> _Your assignment_: What follows is a block of records; restate each one word for word.

--- START ---

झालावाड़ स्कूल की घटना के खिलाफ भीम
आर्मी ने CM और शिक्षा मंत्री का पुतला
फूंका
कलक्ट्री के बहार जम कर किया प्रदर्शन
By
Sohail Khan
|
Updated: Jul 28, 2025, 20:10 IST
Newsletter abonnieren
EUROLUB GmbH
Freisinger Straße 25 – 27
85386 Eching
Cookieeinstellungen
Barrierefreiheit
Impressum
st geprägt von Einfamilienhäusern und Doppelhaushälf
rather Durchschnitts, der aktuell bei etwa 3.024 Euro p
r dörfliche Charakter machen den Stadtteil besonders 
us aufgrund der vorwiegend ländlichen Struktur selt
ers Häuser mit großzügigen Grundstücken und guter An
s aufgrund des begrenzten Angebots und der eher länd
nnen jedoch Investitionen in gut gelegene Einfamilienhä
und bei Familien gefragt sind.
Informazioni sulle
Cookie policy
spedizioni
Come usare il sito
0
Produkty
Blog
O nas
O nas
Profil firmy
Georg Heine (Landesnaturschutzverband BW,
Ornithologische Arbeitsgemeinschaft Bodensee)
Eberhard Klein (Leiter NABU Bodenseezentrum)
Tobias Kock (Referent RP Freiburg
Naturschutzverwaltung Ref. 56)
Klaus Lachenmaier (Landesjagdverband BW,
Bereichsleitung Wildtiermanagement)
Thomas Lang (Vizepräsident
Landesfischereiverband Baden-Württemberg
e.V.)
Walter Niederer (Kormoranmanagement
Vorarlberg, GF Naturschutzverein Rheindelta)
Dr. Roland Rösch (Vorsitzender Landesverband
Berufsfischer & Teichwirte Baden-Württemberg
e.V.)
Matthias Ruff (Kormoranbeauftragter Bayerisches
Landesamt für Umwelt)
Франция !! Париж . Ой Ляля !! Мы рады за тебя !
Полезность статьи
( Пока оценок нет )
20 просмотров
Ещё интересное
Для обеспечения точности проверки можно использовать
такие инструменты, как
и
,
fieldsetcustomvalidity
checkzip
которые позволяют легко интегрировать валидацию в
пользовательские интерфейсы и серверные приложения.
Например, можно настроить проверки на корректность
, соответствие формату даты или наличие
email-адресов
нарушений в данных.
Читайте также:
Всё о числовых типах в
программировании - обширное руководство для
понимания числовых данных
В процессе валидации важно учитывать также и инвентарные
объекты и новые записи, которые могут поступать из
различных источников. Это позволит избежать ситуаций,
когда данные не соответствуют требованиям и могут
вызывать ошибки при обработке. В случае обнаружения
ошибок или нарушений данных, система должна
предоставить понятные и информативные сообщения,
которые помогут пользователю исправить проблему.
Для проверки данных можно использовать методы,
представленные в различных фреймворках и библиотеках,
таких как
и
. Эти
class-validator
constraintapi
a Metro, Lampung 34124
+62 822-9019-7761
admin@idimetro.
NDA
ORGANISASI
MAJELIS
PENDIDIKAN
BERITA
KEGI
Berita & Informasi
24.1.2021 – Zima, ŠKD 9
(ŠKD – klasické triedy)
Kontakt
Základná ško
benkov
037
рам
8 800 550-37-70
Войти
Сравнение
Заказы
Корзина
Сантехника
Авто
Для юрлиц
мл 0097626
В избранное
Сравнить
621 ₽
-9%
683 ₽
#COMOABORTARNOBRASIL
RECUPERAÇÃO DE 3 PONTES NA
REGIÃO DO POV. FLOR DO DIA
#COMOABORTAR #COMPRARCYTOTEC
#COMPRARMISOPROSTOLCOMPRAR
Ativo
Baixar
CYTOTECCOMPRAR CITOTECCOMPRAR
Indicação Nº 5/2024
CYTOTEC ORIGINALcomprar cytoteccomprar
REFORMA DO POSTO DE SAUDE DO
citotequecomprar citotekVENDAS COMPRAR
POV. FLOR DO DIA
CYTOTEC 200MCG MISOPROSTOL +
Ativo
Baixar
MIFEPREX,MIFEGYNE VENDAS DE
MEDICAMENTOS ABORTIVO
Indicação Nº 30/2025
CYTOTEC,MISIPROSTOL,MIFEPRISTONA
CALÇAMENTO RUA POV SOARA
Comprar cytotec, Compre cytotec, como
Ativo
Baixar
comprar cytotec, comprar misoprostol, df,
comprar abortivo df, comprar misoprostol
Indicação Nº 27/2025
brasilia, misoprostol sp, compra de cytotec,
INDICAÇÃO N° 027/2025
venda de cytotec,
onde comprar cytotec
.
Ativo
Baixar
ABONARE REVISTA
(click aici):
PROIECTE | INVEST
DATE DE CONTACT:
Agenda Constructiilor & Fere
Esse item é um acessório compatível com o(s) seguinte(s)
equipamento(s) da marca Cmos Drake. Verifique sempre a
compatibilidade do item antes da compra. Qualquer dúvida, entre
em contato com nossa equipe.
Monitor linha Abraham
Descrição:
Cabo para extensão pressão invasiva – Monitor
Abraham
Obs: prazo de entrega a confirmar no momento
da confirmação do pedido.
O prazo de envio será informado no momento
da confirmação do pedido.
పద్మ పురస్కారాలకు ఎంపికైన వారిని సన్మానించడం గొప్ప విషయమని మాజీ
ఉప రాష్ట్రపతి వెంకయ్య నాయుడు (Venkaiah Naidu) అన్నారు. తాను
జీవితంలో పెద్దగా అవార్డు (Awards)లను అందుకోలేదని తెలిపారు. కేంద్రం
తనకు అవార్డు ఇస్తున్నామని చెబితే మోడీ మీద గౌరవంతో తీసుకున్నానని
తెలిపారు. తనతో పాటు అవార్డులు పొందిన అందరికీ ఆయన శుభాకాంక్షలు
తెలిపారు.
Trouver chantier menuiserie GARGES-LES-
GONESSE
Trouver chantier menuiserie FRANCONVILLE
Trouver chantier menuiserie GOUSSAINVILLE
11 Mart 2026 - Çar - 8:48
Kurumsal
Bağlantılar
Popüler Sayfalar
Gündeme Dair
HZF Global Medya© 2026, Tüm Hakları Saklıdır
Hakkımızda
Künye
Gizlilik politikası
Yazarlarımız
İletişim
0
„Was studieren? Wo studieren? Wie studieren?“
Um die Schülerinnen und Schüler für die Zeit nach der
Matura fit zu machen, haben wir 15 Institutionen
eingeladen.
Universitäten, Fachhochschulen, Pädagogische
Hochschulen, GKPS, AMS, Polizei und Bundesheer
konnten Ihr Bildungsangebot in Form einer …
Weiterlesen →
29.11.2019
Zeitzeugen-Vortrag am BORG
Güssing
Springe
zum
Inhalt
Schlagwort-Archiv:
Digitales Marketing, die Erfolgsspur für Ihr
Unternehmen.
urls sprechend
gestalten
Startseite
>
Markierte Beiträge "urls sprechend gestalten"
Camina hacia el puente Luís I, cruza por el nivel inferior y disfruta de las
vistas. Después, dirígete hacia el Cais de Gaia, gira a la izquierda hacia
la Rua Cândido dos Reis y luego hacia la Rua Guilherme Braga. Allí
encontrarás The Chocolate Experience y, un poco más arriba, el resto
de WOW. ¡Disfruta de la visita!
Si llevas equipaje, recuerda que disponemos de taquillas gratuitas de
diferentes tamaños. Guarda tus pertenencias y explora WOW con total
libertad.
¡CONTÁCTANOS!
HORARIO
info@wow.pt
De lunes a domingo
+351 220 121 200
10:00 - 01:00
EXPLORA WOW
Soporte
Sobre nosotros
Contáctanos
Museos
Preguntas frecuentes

--- END ---

> _The completed task_:
झालावाड़ स्कूल की घटना के खिलाफ भीम
आर्मी ने CM और शिक्षा मंत्री का पुतला
फूंका
कलक्ट्री के बहार जम कर किया प्रदर्शन
By
Sohail Khan
|
Updated: Jul 28, 2025, 20:10 IST
Newsletter abonnieren
EUROLUB GmbH
Freisinger Straße 25 – 27
85386 Eching
Cookieeinstellungen
Barrierefreiheit
Impressum
st geprägt von Einfamilienhäusern und Doppelhaushälf
rather Durchschnitts, der aktuell bei etwa 3.024 Euro p
r dörfliche Charakter machen den Stadtteil besonders 
us aufgrund der vorwiegend ländlichen Struktur selt
ers Häuser mit großzügigen Grundstücken und guter An
s aufgrund des begrenzten Angebots und der eher länd
nnen jedoch Investitionen in gut gelegene Einfamilienhä
und bei Familien gefragt sind.
Informazioni sulle
Cookie policy
spedizioni
Come usare il sito
0
Produkty
Blog
O nas
O nas
Profil firmy
Georg Heine (Landesnaturschutzverband BW,
Ornithologische Arbeitsgemeinschaft Bodensee)
Eberhard Klein (Leiter NABU Bodenseezentrum)
Tobias Kock (Referent RP Freiburg
Naturschutzverwaltung Ref. 56)
Klaus Lachenmaier (Landesjagdverband BW,
Bereichsleitung Wildtiermanagement)
Thomas Lang (Vizepräsident
Landesfischereiverband Baden-Württemberg
e.V.)
Walter Niederer (Kormoranmanagement
Vorarlberg, GF Naturschutzverein Rheindelta)
Dr. Roland Rösch (Vorsitzender Landesverband
Berufsfischer & Teichwirte Baden-Württemberg
e.V.)
Matthias Ruff (Kormoranbeauftragter Bayerisches
Landesamt für Umwelt)
Франция !! Париж . Ой Ляля !! Мы рады за тебя !
Полезность статьи
( Пока оценок нет )
20 просмотров
Ещё интересное
Для обеспечения точности проверки можно использовать
такие инструменты, как
и
,
fieldsetcustomvalidity
checkzip
которые позволяют легко интегрировать валидацию в
пользовательские интерфейсы и серверные приложения.
Например, можно настроить проверки на корректность
, соответствие формату даты или наличие
email-адресов
нарушений в данных.
Читайте также:
Всё о числовых типах в
программировании - обширное руководство для
понимания числовых данных
В процессе валидации важно учитывать также и инвентарные
объекты и новые записи, которые могут поступать из
различных источников. Это позволит избежать ситуаций,
когда данные не соответствуют требованиям и могут
вызывать ошибки при обработке. В случае обнаружения
ошибок или нарушений данных, система должна
предоставить понятные и информативные сообщения,
которые помогут пользователю исправить проблему.
Для проверки данных можно использовать методы,
представленные в различных фреймворках и библиотеках,
таких как
и
. Эти
class-validator
constraintapi
a Metro, Lampung 34124
+62 822-9019-7761
admin@idimetro.
NDA
ORGANISASI
MAJELIS
PENDIDIKAN
BERITA
KEGI
Berita & Informasi
24.1.2021 – Zima, ŠKD 9
(ŠKD – klasické triedy)
Kontakt
Základná ško
benkov
037
рам
8 800 550-37-70
Войти
Сравнение
Заказы
Корзина
Сантехника
Авто
Для юрлиц
мл 0097626
В избранное
Сравнить
621 ₽
-9%
683 ₽
#COMOABORTARNOBRASIL
RECUPERAÇÃO DE 3 PONTES NA
REGIÃO DO POV. FLOR DO DIA
#COMOABORTAR #COMPRARCYTOTEC
#COMPRARMISOPROSTOLCOMPRAR
Ativo
Baixar
CYTOTECCOMPRAR CITOTECCOMPRAR
Indicação Nº 5/2024
CYTOTEC ORIGINALcomprar cytoteccomprar
REFORMA DO POSTO DE SAUDE DO
citotequecomprar citotekVENDAS COMPRAR
POV. FLOR DO DIA
CYTOTEC 200MCG MISOPROSTOL +
Ativo
Baixar
MIFEPREX,MIFEGYNE VENDAS DE
MEDICAMENTOS ABORTIVO
Indicação Nº 30/2025
CYTOTEC,MISIPROSTOL,MIFEPRISTONA
CALÇAMENTO RUA POV SOARA
Comprar cytotec, Compre cytotec, como
Ativo
Baixar
comprar cytotec, comprar misoprostol, df,
comprar abortivo df, comprar misoprostol
Indicação Nº 27/2025
brasilia, misoprostol sp, compra de cytotec,
INDICAÇÃO N° 027/2025
venda de cytotec,
onde comprar cytotec
.
Ativo
Baixar
ABONARE REVISTA
(click aici):
PROIECTE | INVEST
DATE DE CONTACT:
Agenda Constructiilor & Fere
Esse item é um acessório compatível com o(s) seguinte(s)
equipamento(s) da marca Cmos Drake. Verifique sempre a
compatibilidade do item antes da compra. Qualquer dúvida, entre
em contato com nossa equipe.
Monitor linha Abraham
Descrição:
Cabo para extensão pressão invasiva – Monitor
Abraham
Obs: prazo de entrega a confirmar no momento
da confirmação do pedido.
O prazo de envio será informado no momento
da confirmação do pedido.
పద్మ పురస్కారాలకు ఎంపికైన వారిని సన్మానించడం గొప్ప విషయమని మాజీ
ఉప రాష్ట్రపతి వెంకయ్య నాయుడు (Venkaiah Naidu) అన్నారు. తాను
జీవితంలో పెద్దగా అవార్డు (Awards)లను అందుకోలేదని తెలిపారు. కేంద్రం
తనకు అవార్డు ఇస్తున్నామని చెబితే మోడీ మీద గౌరవంతో తీసుకున్నానని
తెలిపారు. తనతో పాటు అవార్డులు పొందిన అందరికీ ఆయన శుభాకాంక్షలు
తెలిపారు.
Trouver chantier menuiserie GARGES-LES-
GONESSE
Trouver chantier menuiserie FRANCONVILLE
Trouver chantier menuiserie GOUSSAINVILLE
11 Mart 2026 - Çar - 8:48
Kurumsal
Bağlantılar
Popüler Sayfalar
Gündeme Dair
HZF Global Medya© 2026, Tüm Hakları Saklıdır
Hakkımızda
Künye
Gizlilik politikası
Yazarlarımız
İletişim
0
„Was studieren? Wo studieren? Wie studieren?“
Um die Schülerinnen und Schüler für die Zeit nach der
Matura fit zu machen, haben wir 15 Institutionen
eingeladen.
Universitäten, Fachhochschulen, Pädagogische
Hochschulen, GKPS, AMS, Polizei und Bundesheer
konnten Ihr Bildungsangebot in Form einer …
Weiterlesen →
29.11.2019
Zeitzeugen-Vortrag am BORG
Güssing
Springe
zum
Inhalt
Schlagwort-Archiv:
Digitales Marketing, die Erfolgsspur für Ihr
Unternehmen.
urls sprechend
gestalten
Startseite
>
Markierte Beiträge "urls sprechend gestalten"
Camina hacia el puente Luís I, cruza por el nivel inferior y disfruta de las
vistas. Después, dirígete hacia el Cais de Gaia, gira a la izquierda hacia
la Rua Cândido dos Reis y luego hacia la Rua Guilherme Braga. Allí
encontrarás The Chocolate Experience y, un poco más arriba, el resto
de WOW. ¡Disfruta de la visita!
Si llevas equipaje, recuerda que disponemos de taquillas gratuitas de
diferentes tamaños. Guarda tus pertenencias y explora WOW con total
libertad.
¡CONTÁCTANOS!
HORARIO
info@wow.pt
De lunes a domingo
+351 220 121 200
10:00 - 01:00
EXPLORA WOW
Soporte
Sobre nosotros
Contáctanos
Museos
Preguntas frecuentes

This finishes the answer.